Casapu describes his methodology as a "top-down approach." He begins by identifying infrastructure clues that are specific to a country or region, such as road designs or electricity poles, which tend to remain consistent within a country. Once he narrows down the location geographically, he then looks for more nuanced details like vegetation, specific landscapes, and architectural styles.

  • Infrastructure Analysis: Road signs, electricity poles, and highway designs are examined first because they are standardized within countries and provide broad geographic clues.
  • Regional Refinement: After identifying a country, experts analyze vegetation patterns, forest types, and landscape features that are specific to regions or provinces.
  • Architectural Details: Building styles, roof shapes, wall colors, and construction materials are examined last because they are highly nuanced and region-specific.

Casapu noted that there may be only a handful of GeoGuessr players worldwide who can currently outperform top-tier VLMs, and that gap is likely to close soon.

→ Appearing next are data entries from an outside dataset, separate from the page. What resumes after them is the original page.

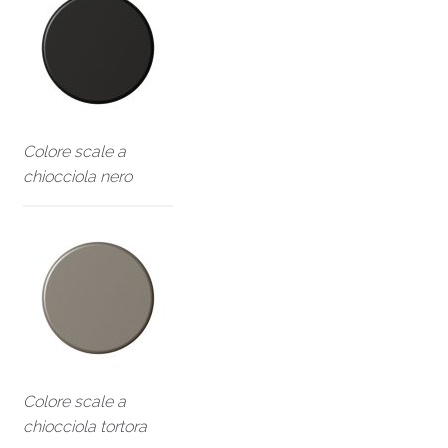
Colore scale a
chiocciola nero
Colore scale a
chiocciola tortora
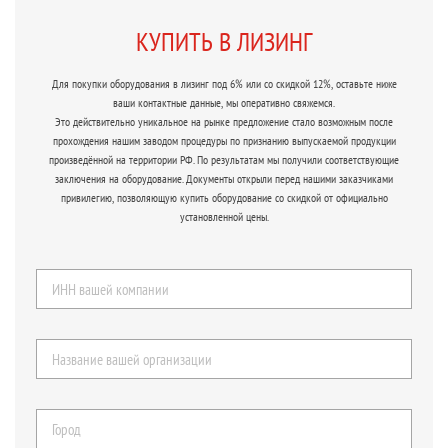
КУПИТЬ В ЛИЗИНГ
Для покупки оборудования в лизинг под 6% или со скидкой 12%, оставьте ниже
ваши контактные данные, мы оперативно свяжемся.
Это действительно уникальное на рынке предложение стало возможным после
прохождения нашим заводом процедуры по признанию выпускаемой продукции
произведённой на территории РФ. По результатам мы получили соответствующие
заключения на оборудование. Документы открыли перед нашими заказчиками
привилегию, позволяющую купить оборудование со скидкой от официально
установленной цены.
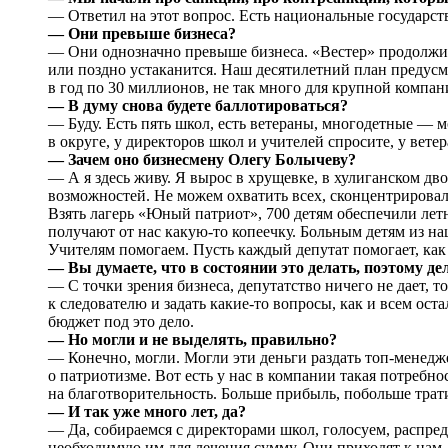
— Ответил на этот вопрос. Есть национальные государст
— Они превыше бизнеса?
— Они однозначно превыше бизнеса. «Вестер» продолжит 
или поздно устаканится. Наш десятилетний план предусм
в год по 30 миллионов, не так много для крупной компани
— В думу снова будете баллотироваться?
— Буду. Есть пять школ, есть ветераны, многодетные — м
в округе, у директоров школ и учителей спросите, у вете
— Зачем оно бизнесмену Олегу Болычеву?
— А я здесь живу. Я вырос в хрущевке, в хулиганском дв
возможностей. Не можем охватить всех, сконцентрировали
Взять лагерь «Юный патриот», 700 детям обеспечили летн
получают от нас какую-то копеечку. Больным детям из на
Учителям помогаем. Пусть каждый депутат помогает, как
— Вы думаете, что в состоянии это делать, поэтому де
— С точки зрения бизнеса, депутатство ничего не дает, т
к следователю и задать какие-то вопросы, как и всем ос
бюджет под это дело.
— Но могли и не выделять, правильно?
— Конечно, могли. Могли эти деньги раздать топ-менеджер
о патриотизме. Вот есть у нас в компании такая потребнос
на благотворительность. Больше прибыль, побольше тра
— И так уже много лет, да?
— Да, собираемся с директорами школ, голосуем, распреде
необходимую им для лечения сумму. Они приходят к нам,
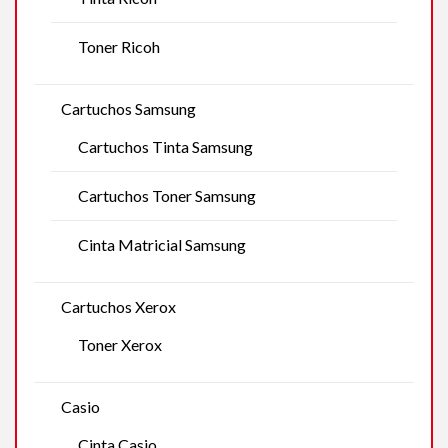
Toner Ricoh
Cartuchos Samsung
Cartuchos Tinta Samsung
Cartuchos Toner Samsung
Cinta Matricial Samsung
Cartuchos Xerox
Toner Xerox
Casio
Cinta Casio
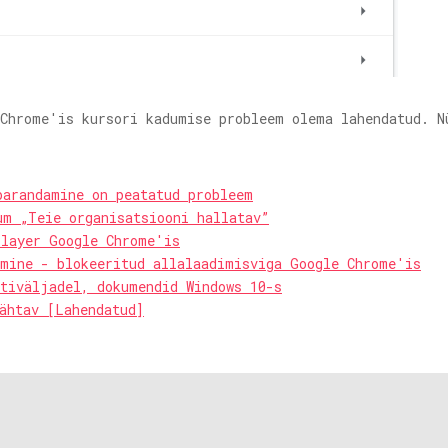
 Chrome'is kursori kadumise probleem olema lahendatud. N
parandamine on peatatud probleem
um „Teie organisatsiooni hallatav”
Player Google Chrome'is
amine - blokeeritud allalaadimisviga Google Chrome'is
stiväljadel, dokumendid Windows 10-s
ähtav [Lahendatud]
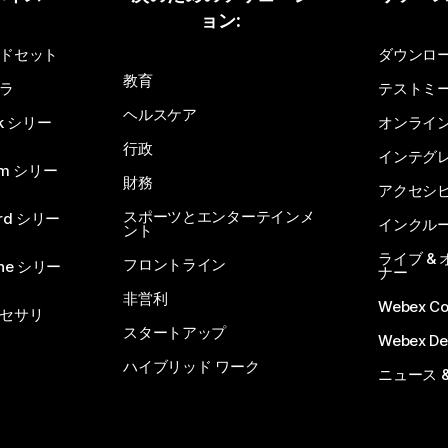
ョン:
質問を投稿してください
ドセット
ダウンロ
教育
ラ
テストミ
ヘルスケア
sk シリー
オンライ
行政
インテグ
om シリー
財務
アクセシ
スポーツとエンターテインメ
rd シリー
インクル
ント
ライブ &
フロントライン
one シリー
ナー
非営利
Webex C
セサリ
スタートアップ
Webex De
ハイブリッド ワーク
ニュース 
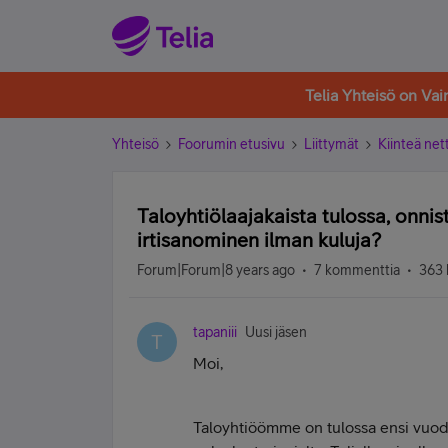
Telia Yhteisö on Va
Yhteisö
Foorumin etusivu
Liittymät
Kiinteä nett
Taloyhtiölaajakaista tulossa, onni
irtisanominen ilman kuluja?
Forum|Forum|8 years ago
7 kommenttia
363 
tapaniii
Uusi jäsen
T
Moi,
Taloyhtiöömme on tulossa ensi vuoden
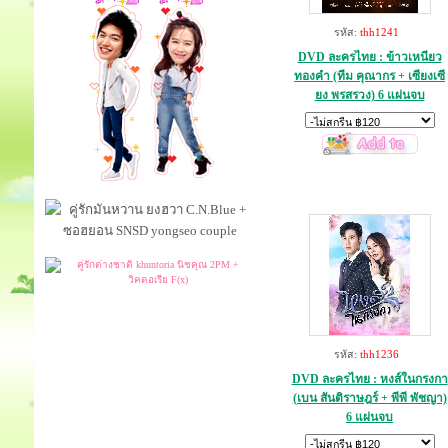
รหัส:
thh1241
DVD ละครไทย : ข้าวเหนียว
ทองคำ (ทีม คุณากร + เซียงเซี
ยง พรสรวง) 6 แผ่นจบ
รหัส:
thh1236
DVD ละครไทย : หงส์ในกรงกา
(เบน สันติราษฎร์ + พีพี พัชญา)
6 แผ่นจบ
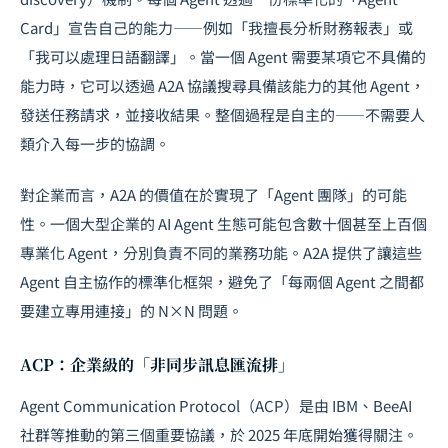
Card」宣告自己的能力——例如「我擅長分析財務報表」或
「我可以處理日語翻譯」。當一個 Agent 需要某項它不具備的
能力時，它可以透過 A2A 協議搜尋具備該能力的其他 Agent，
發送任務請求，並接收結果。整個過程是自主的——不需要人
類介入每一步的協調。
對企業而言，A2A 的價值在於實現了「Agent 團隊」的可能
性。一個大型企業的 AI Agent 生態可能包含數十個甚至上百個
專業化 Agent，分別負責不同的業務功能。A2A 提供了讓這些
Agent 自主協作的標準化框架，避免了「每兩個 Agent 之間都
要建立專用連接」的 N×N 問題。
ACP：企業級的「非同步訊息匯流排」
Agent Communication Protocol（ACP）是由 IBM、BeeAI
社群等推動的第三個重要協議，於 2025 年底開始獲得關注。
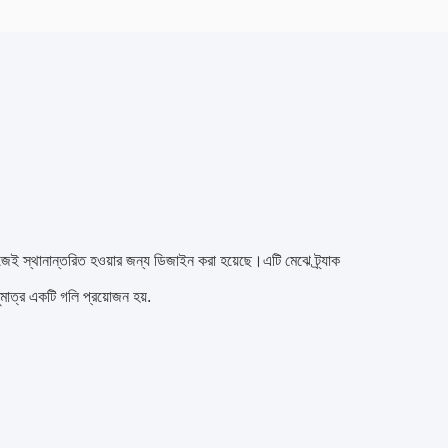
েই স্থানান্তরিত হওয়ার জন্য ডিজাইন করা হয়েছে।এটি মেঝে ট্র্যাক
মাত্র একটি গলি প্রয়োজন হয়.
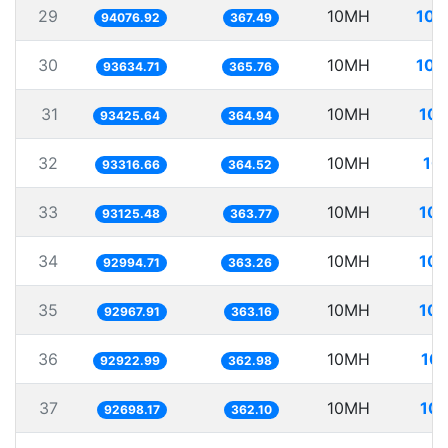
29
10MH
106
94076.92
367.49
30
10MH
106
93634.71
365.76
31
10MH
107
93425.64
364.94
32
10MH
10
93316.66
364.52
33
10MH
107
93125.48
363.77
34
10MH
107
92994.71
363.26
35
10MH
107
92967.91
363.16
36
10MH
107
92922.99
362.98
37
10MH
107
92698.17
362.10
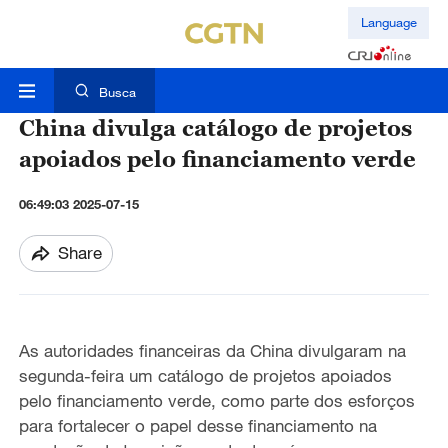
Language
Busca
China divulga catálogo de projetos
apoiados pelo financiamento verde
06:49:03 2025-07-15
Share
As autoridades financeiras da China divulgaram na
segunda-feira um catálogo de projetos apoiados
pelo financiamento verde, como parte dos esforços
para fortalecer o papel desse financiamento na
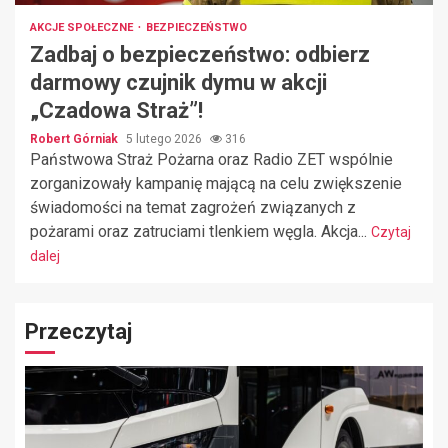
AKCJE SPOŁECZNE
BEZPIECZEŃSTWO
Zadbaj o bezpieczeństwo: odbierz
darmowy czujnik dymu w akcji
„Czadowa Straż”!
Robert Górniak
5 lutego 2026
316
Państwowa Straż Pożarna oraz Radio ZET wspólnie
zorganizowały kampanię mającą na celu zwiększenie
świadomości na temat zagrożeń związanych z
pożarami oraz zatruciami tlenkiem węgla. Akcja...
Czytaj
dalej
Przeczytaj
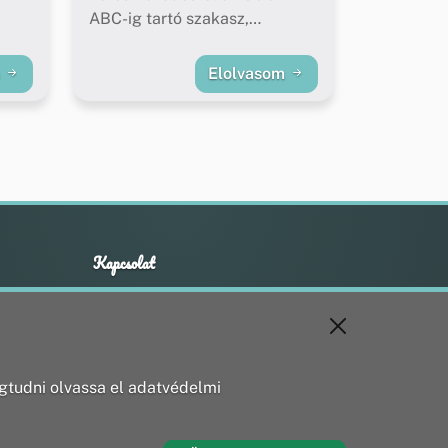
ABC-ig tartó szakasz,
buszöblök felújítása)
m
Elolvasom
Kapcsolat
+36 20 211 1888
info@utirany.hu
webmaster@utirany.hu
8419 Csesznek, Vasút u.18.
tudni olvassa el adatvédelmi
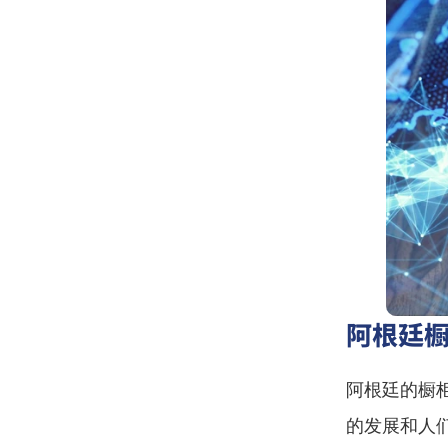
阿根廷
阿根廷的橱
的发展和人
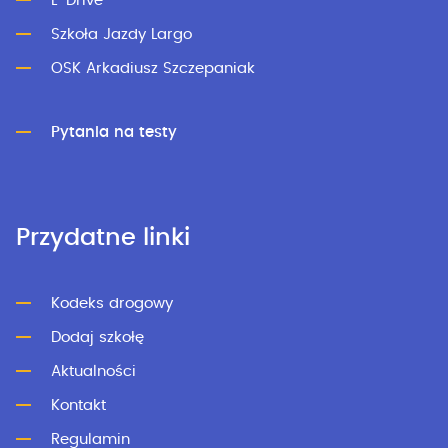
L-Drive
Szkoła Jazdy Largo
OSK Arkadiusz Szczepaniak
Pytania na testy
Przydatne linki
Kodeks drogowy
Dodaj szkołę
Aktualności
Kontakt
Regulamin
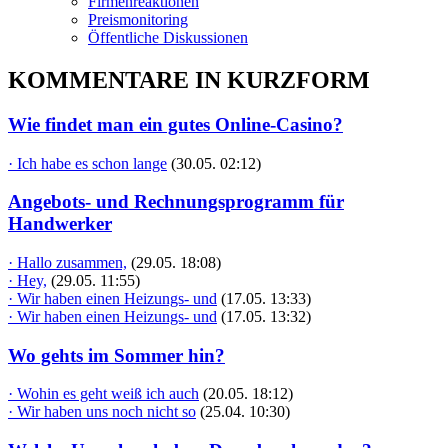
Firmenreaktionen
Preismonitoring
Öffentliche Diskussionen
KOMMENTARE IN KURZFORM
Wie findet man ein gutes Online-Casino?
· Ich habe es schon lange
(30.05. 02:12)
Angebots- und Rechnungsprogramm für
Handwerker
· Hallo zusammen,
(29.05. 18:08)
· Hey,
(29.05. 11:55)
· Wir haben einen Heizungs- und
(17.05. 13:33)
· Wir haben einen Heizungs- und
(17.05. 13:32)
Wo gehts im Sommer hin?
· Wohin es geht weiß ich auch
(20.05. 18:12)
· Wir haben uns noch nicht so
(25.04. 10:30)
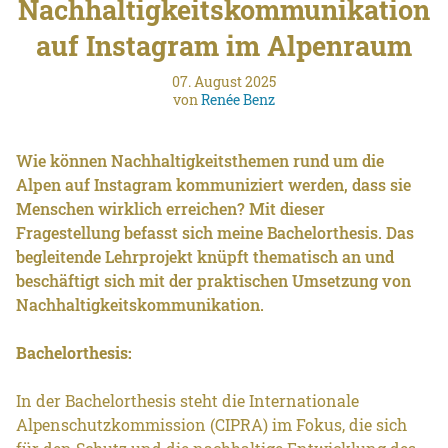
Nachhaltigkeitskommunikation
auf Instagram im Alpenraum
07. August 2025
von
Renée Benz
Wie können Nachhaltigkeitsthemen rund um die
Alpen auf Instagram kommuniziert werden, dass sie
Menschen wirklich erreichen? Mit dieser
Fragestellung befasst sich meine Bachelorthesis. Das
begleitende Lehrprojekt knüpft thematisch an und
beschäftigt sich mit der praktischen Umsetzung von
Nachhaltigkeitskommunikation.
Bachelorthesis:
In der Bachelorthesis steht die Internationale
Alpenschutzkommission (CIPRA) im Fokus, die sich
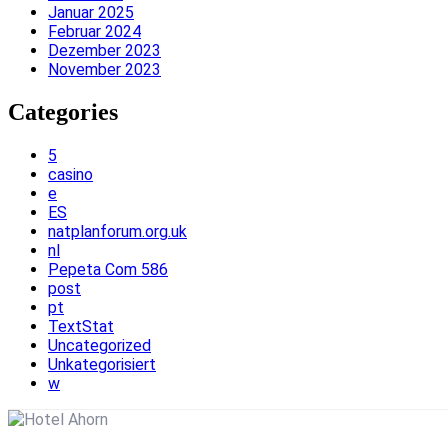
Januar 2025
Februar 2024
Dezember 2023
November 2023
Categories
5
casino
e
ES
natplanforum.org.uk
nl
Pepeta Com 586
post
pt
TextStat
Uncategorized
Unkategorisiert
w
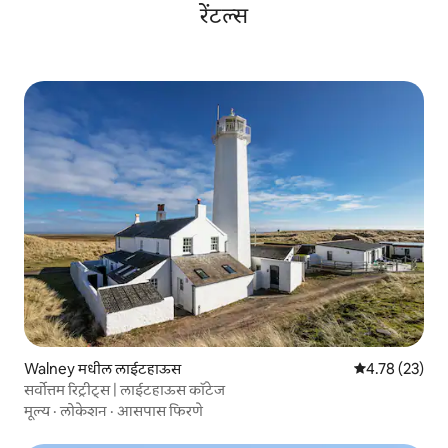
रेंटल्स
Walney मधील लाईटहाऊस
5 पैकी 4.78 सरासर
4.78 (23)
सर्वोत्तम रिट्रीट्स | लाईटहाऊस कॉटेज
मूल्य
·
लोकेशन
·
आसपास फिरणे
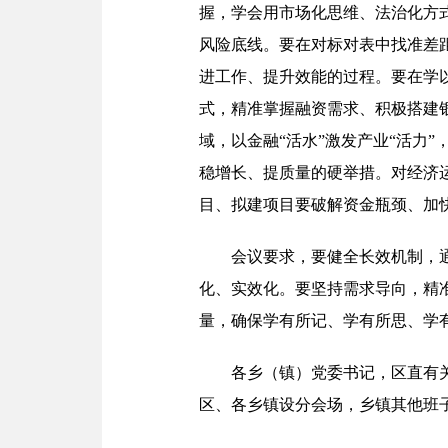
握，学会用市场化思维、法治化方
风险底线。要在对标对表中找准差
进工作、提升效能的过程。要在学
式，精准掌握融资需求、积极搭建
域，以金融“活水”激发产业“活力
稳增长、提质量的硬举措。对经济
目、拟建项目要破解资金瓶颈、加
会议要求，要健全长效机制，通
化、实效化。要坚持需求导向，精
量，确保学有所记、学有所思、学
各乡（镇）党委书记，区直有
区、各乡镇设分会场，乡镇其他班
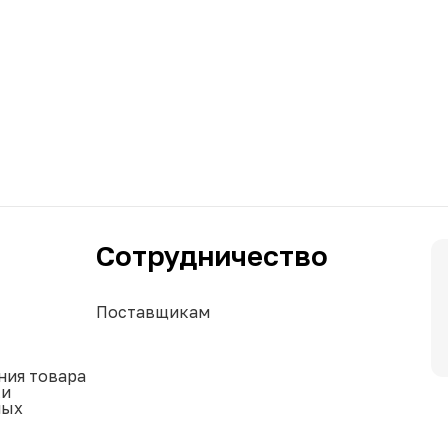
Сотрудничество
Поставщикам
ния товара
ки
ных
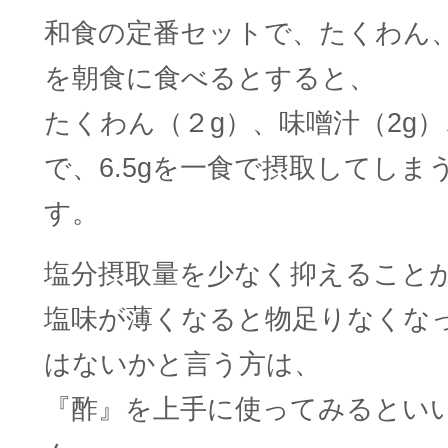
和食の定番セットで、たくわん
を朝食に食べるとすると、
たくわん（２g）、味噌汁（2g）、
で、6.5gを一食で摂取してしま
す。
塩分摂取量を少なく抑えること
塩味が薄くなると物足りなくな
はないかと言う方は、
『酢』を上手に使ってみるとい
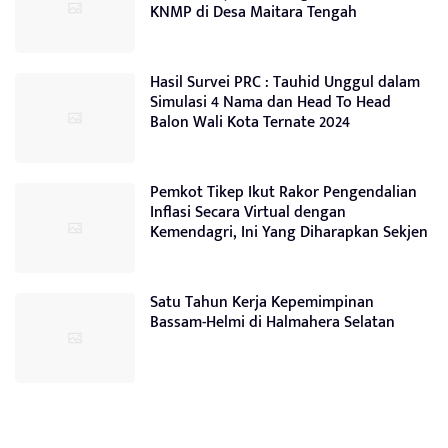
KNMP di Desa Maitara Tengah
Hasil Survei PRC : Tauhid Unggul dalam
Simulasi 4 Nama dan Head To Head
Balon Wali Kota Ternate 2024
Pemkot Tikep Ikut Rakor Pengendalian
Inflasi Secara Virtual dengan
Kemendagri, Ini Yang Diharapkan Sekjen
Satu Tahun Kerja Kepemimpinan
Bassam-Helmi di Halmahera Selatan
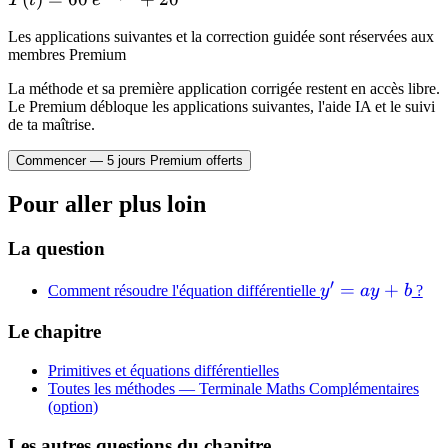
T
t
e
-40
-20
20
40
60\,e^{-0{,}1t}
Les applications suivantes et la correction guidée sont réservées aux
+ 20
membres Premium
La méthode et sa première application corrigée restent en accès libre.
Le Premium débloque les applications suivantes, l'aide IA et le suivi
de ta maîtrise.
Commencer — 5 jours Premium offerts
Pour aller plus loin
La question
′
y'=ay+b
=
+
Comment résoudre l'équation différentielle
y
a
y
b
?
Le chapitre
Primitives et équations différentielles
Toutes les méthodes —
Terminale Maths Complémentaires
(option)
Les autres questions du chapitre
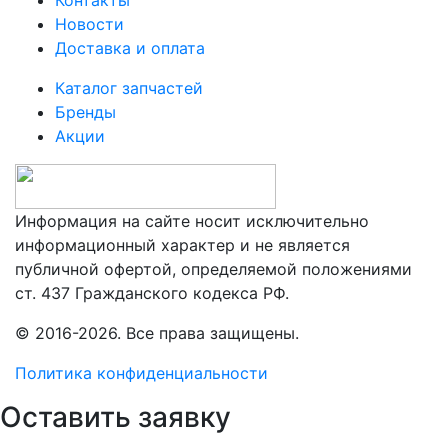
Новости
Доставка и оплата
Каталог запчастей
Бренды
Акции
Информация на сайте носит исключительно
информационный характер и не является
публичной офертой, определяемой положениями
ст. 437 Гражданского кодекса РФ.
© 2016-2026. Все права защищены.
Политика конфиденциальности
Оставить заявку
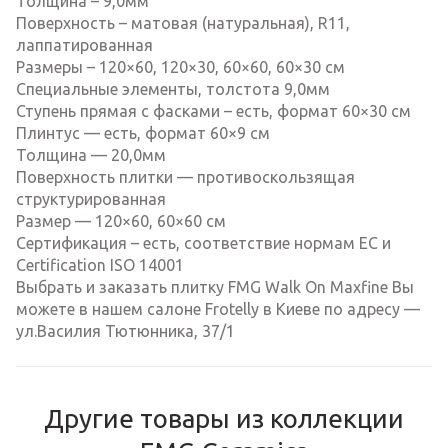
Толщина – 9,0мм
Поверхность – матовая (натуральная), R11,
лаппатированная
Размеры – 120×60, 120×30, 60×60, 60×30 см
Специальные элементы, толстота 9,0мм
Ступень прямая с фасками – есть, формат 60×30 см
Плинтус — есть, формат 60×9 см
Толщина — 20,0мм
Поверхность плитки — противоскользящая
структурированная
Размер — 120×60, 60×60 см
Сертификация – есть, соответствие нормам EC и
Certification ISO 14001
Выбрать и заказать плитку FMG Walk On Maxfine Вы
можете в нашем салоне Frotelly в Киеве по адресу —
ул.Василия Тютюнника, 37/1
Другие товары из коллекции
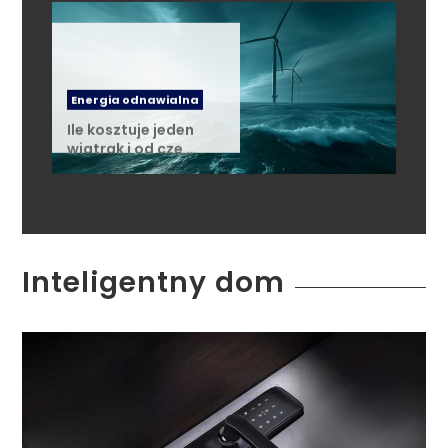
Energia odnawialna
Ile kosztuje jeden
wiatrak i od cze …
Inteligentny dom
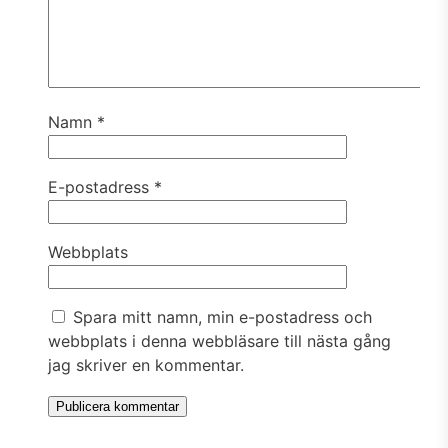
Namn
*
E-postadress
*
Webbplats
Spara mitt namn, min e-postadress och
webbplats i denna webbläsare till nästa gång
jag skriver en kommentar.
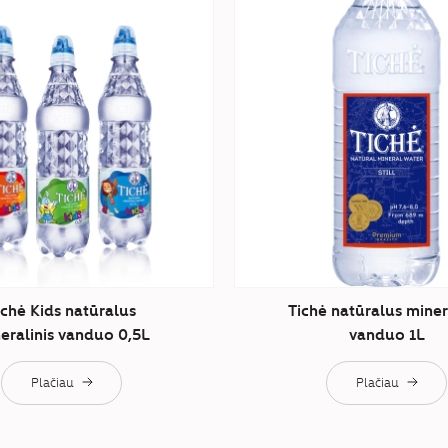
ichė Kids natūralus
Tichė natūralus miner
eralinis vanduo 0,5L
vanduo 1L
Plačiau
Plačiau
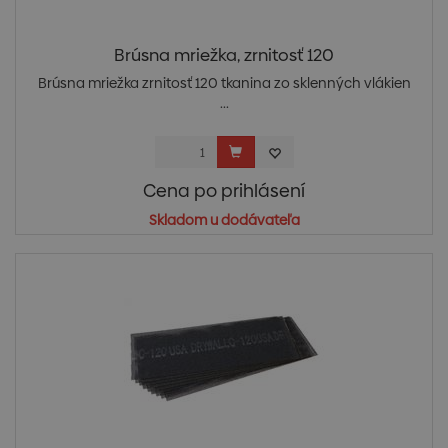
Brúsna mriežka, zrnitosť 120
Brúsna mriežka zrnitosť 120 tkanina zo sklenných vlákien
...
Cena po prihlásení
Skladom u dodávateľa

"I think it could be more difficult playing against these models than playing against another human because a human has the possibility of making mistakes at the top level. If a well-trained model has that level of consistency, that is far beyond a normal person, and it would be much more difficult to beat," Casapu noted.

Radu Casapu, Master's Student in City and Regional Planning, Georgia Tech

What This Means for AI Transparency and Trust

The research highlights a growing concern in the AI community: models can achieve impressive accuracy without providing trustworthy explanations for their decisions. This is particularly important for applications where understanding the reasoning is as critical as the answer itself, such as medical diagnosis, legal decisions, or security assessments.

Hays has been studying geolocation through machine learning for nearly two decades, beginning with his Ph.D. work at Carnegie Mellon University in 2008, when he was the first researcher to apply machine learning to geographic location estimation from images. The new GeoRC benchmark represents a significant step forward in measuring not just model performance, but model interpretability.

The paper on GeoRC, co-authored by Hays, Ritter, Xu, Casapu, and several other researchers, will be presented at the 64th Annual Meeting of the Association for Computational Linguistics (ACL) in San Diego next week.

For Casapu personally, the collaboration with Hays proved valuable beyond the research itself. Working alongside VLMs and documenting his reasoning helped him refine his own geolocation strategy, ultimately contributing to his preparation for defending his GeoGuessr World Championship title in September 2026.